Supplied data:
-*-*-
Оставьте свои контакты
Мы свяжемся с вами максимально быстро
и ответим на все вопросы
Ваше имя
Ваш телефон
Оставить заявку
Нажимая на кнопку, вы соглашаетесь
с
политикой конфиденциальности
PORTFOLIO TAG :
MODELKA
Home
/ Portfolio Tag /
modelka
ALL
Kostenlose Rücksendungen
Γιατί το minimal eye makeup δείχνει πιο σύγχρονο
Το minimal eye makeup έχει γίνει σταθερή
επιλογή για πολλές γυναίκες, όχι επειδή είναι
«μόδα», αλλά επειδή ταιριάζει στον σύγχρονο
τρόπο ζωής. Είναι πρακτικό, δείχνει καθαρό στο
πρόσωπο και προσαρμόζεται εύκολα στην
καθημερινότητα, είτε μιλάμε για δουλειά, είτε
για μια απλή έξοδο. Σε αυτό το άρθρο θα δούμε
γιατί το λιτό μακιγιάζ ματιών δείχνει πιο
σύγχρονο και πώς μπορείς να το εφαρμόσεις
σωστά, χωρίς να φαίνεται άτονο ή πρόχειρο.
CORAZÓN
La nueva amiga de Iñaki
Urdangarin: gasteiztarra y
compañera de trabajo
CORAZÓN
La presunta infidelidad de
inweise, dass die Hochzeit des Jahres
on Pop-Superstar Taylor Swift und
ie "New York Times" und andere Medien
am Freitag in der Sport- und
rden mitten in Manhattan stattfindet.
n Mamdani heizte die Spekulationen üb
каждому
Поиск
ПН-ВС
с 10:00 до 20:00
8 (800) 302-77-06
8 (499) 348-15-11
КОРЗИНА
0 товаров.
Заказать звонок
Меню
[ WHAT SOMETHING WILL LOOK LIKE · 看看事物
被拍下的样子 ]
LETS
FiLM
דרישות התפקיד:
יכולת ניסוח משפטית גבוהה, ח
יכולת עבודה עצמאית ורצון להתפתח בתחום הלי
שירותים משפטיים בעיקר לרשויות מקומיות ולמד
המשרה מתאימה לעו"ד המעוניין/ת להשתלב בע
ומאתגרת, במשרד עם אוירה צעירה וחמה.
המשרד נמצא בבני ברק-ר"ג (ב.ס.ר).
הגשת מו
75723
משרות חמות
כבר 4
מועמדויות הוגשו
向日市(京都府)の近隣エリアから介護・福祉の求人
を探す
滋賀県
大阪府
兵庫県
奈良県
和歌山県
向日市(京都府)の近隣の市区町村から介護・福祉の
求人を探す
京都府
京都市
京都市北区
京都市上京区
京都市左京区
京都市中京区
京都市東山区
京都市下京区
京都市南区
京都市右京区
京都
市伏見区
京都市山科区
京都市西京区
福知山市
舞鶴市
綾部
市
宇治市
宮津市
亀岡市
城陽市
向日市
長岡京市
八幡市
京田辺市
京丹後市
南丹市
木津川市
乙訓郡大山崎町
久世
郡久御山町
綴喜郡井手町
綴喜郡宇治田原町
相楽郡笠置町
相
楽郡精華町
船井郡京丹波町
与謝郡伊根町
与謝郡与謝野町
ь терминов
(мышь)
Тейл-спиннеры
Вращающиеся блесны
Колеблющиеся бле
-*-*-
What you need to do: Which lines contain "επειδή"? Copy each of them from the listing.

Your response:
επιλογή για πολλές γυναίκες, όχι επειδή είναι
«μόδα», αλλά επειδή ταιριάζει στον σύγχρονο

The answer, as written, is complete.